A race is on to see whose economy breaks first in the war with Iran.

President Donald Trump is using a U.S. naval blockade to slowly strangle Iran’s economy to force the country’s leaders to relent — a process that could take weeks or even months. Meanwhile, Iran is betting that its closure of the Strait of Hormuz will send oil prices soaring and inflict enough pain on the U.S. economy to force Trump to back down — a risk that oil analysts say could be just a few weeks away from playing out. 

Who blinks first in the standoff could determine whether the eight-week war ends soon or escalates into something worse. It is a new stage of a conflict that points to prolonged pain for Iranians, Americans and a global economy that is being starved of critical energy supplies.

“The battlefield has moved from the military to the economy, for right now,” said Dan Pickering of Pickering Energy Partners, an energy-focused financial services platform. “We’ve stopped dropping bombs, and now we’re just trying to squeeze each other. And I think both sides are probably showing more resilience than you would have expected.” 

But Iran has the clear advantage when it comes to enduring economic pain, most experts on the global oil trade and Iran’s economy told MS NOW.

“The Iranian economy obviously has been sanctioned, isolated for a long time,” said Alex Vatanka, a senior fellow at the Middle East Institute. “It’s a regime that doesn’t really care that much in terms of public opinion in Iran, or it doesn’t have to, doesn’t feel it needs to answer to its own people. So it’s positioned much better than the United States as a democracy where public opinion matters. People’s anger will be felt at a political level.”

Aaron David Miller, a senior fellow at the Carnegie Endowment for International Peace and veteran Middle East expert, agreed that Iran’s authoritarian regime, which recently killed up to 30,000 pro-democracy protesters, could endure more economic pain because it is not answerable to its people. “There is no political accountability,” he said.

Pickering added that the U.S. fumbled its own economic leverage by delaying the blockade.

“This has been squeezing the globe financially longer than it’s been squeezing Iran because the U.S. didn’t want to take those extra barrels off the market, and they allowed them to be produced even while we were bombing them,” he said. “My fear is the Iranians have more staying power than the U.S.” 

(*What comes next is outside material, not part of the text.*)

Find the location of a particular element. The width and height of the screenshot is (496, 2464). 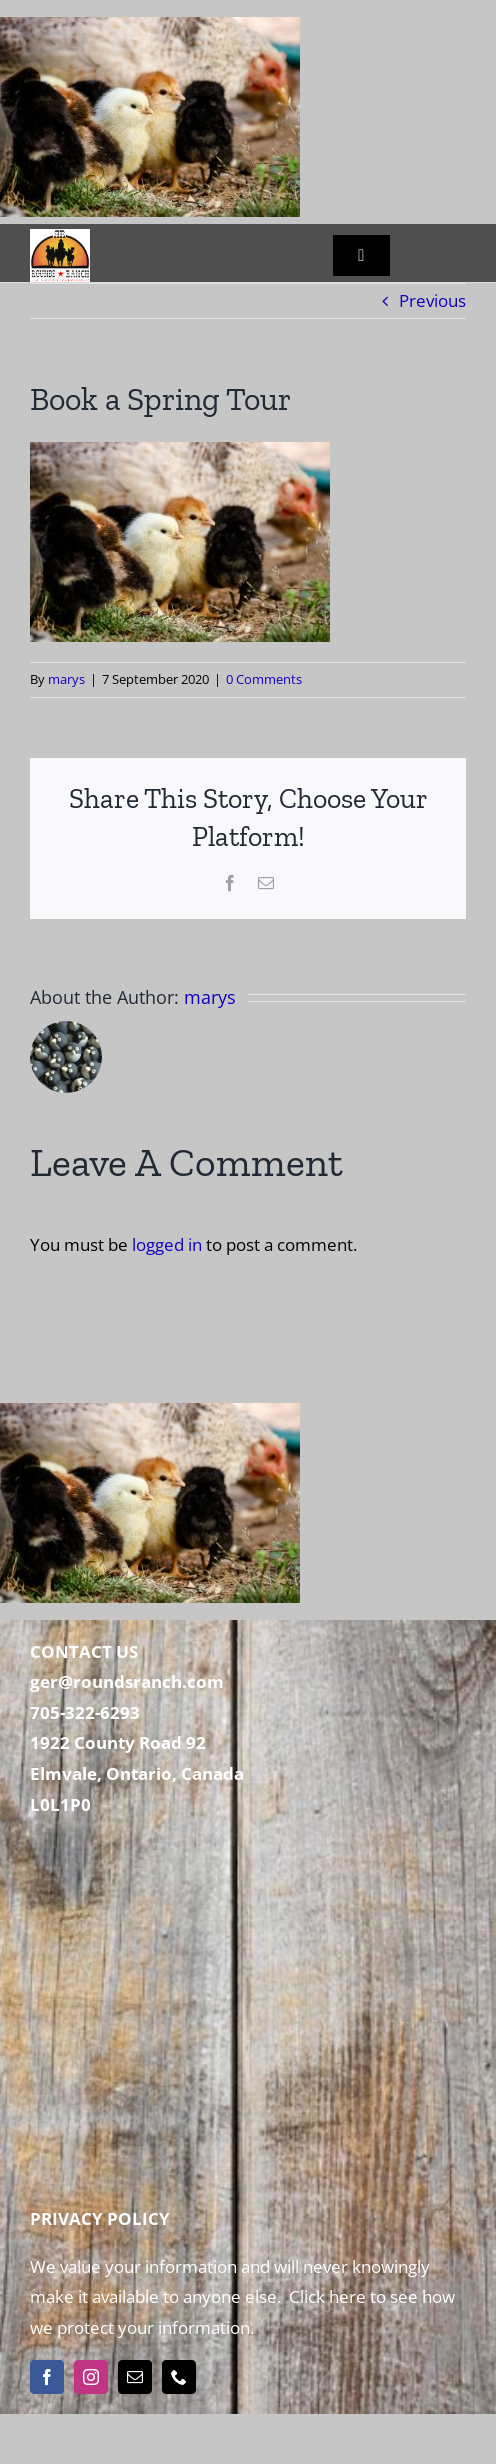

Click here is located at coordinates (325, 2296).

But Robin Brooks, a fellow at the Brookings Institution and former foreign exchange strategist at Goldman Sachs, predicted that the U.S. could endure more economic pain than Iran.  

“The consensus is that Iran has more leverage because the regime doesn’t care about the welfare of its own people, but I think that’s debatable,” Brooks told MS NOW, acknowledging that other experts disagree with him. “The blockade has a medium-term effect via lower oil exports and a short-term effect via panic and capital flight. This panic channel hits now and compounds all the damage the war has done to Iran. So Iran is vulnerable.” 

Others are skeptical that panic will materialize. Ellen Wald, senior fellow at the Atlantic Council’s Global Energy Center, argued that Iran’s decades under sanctions have made the country unusually tolerant of economic hardship.

“Iran’s economy has been under duress for decades,” Wald told MS NOW. “Iranians and Iran, they’re very used to sacrifice, and so I think that their ability to tolerate economic hardship is greater than other economies in the world.” At the same time, Wald noted the U.S. is more insulated from the global effects since it is less reliant on oil from the Persian Gulf, and thus, “the pressure to blink will not be as great.”

The U.S. blockade will eventually cut off Iran’s oil revenues, said Barbara Leaf, a former career foreign service officer who served as the Biden administration’s top State Department official for the Middle East. But decades of sanctions — including sweeping ones imposed by Trump in 2018 — have made parts of Iran’s economy far less dependent on foreign trade and more resilient to external shocks.

The more pressing concern, Leaf argued, is a “ticking clock” on the American side: If the Strait of Hormuz remains closed past the end of April, she said, shortages of gasoline, other refined products and fertilizer already spreading through Asia and other parts of the world will begin arriving in the U.S. as significant price shocks.

“They’ve been under lacerating sanctions since 2018,” Leaf told MS NOW, referring to Iran. “I just don’t see them breaking fast enough compared to the ticking clock on our side of the table.”

On Thursday, Trump scoffed at reporting that he is “anxious” to end the war with Iran. 

“Please be advised that I am possibly the least pressured person ever to be in this position,” the president wrote on Truth Social.” I have all the time in the World, but Iran doesn’t — The clock is ticking!”

The clock is what Pickering is watching most closely. He does not think Trump can fold now that Iran has learned it can wield the Strait of Hormuz as a lever of influence — but $5-a-gallon gasoline, potentially just a month or two away, could pressure the president to change course.

“That, to me, is just so visible and so prevalent for everyone that it’s going to force the change in strategy,” Pickering told MS NOW. “For the Iranians, we don’t know yet how bad is bad, but I think their willingness to allow their people to feel pain is probably fairly high at this point.”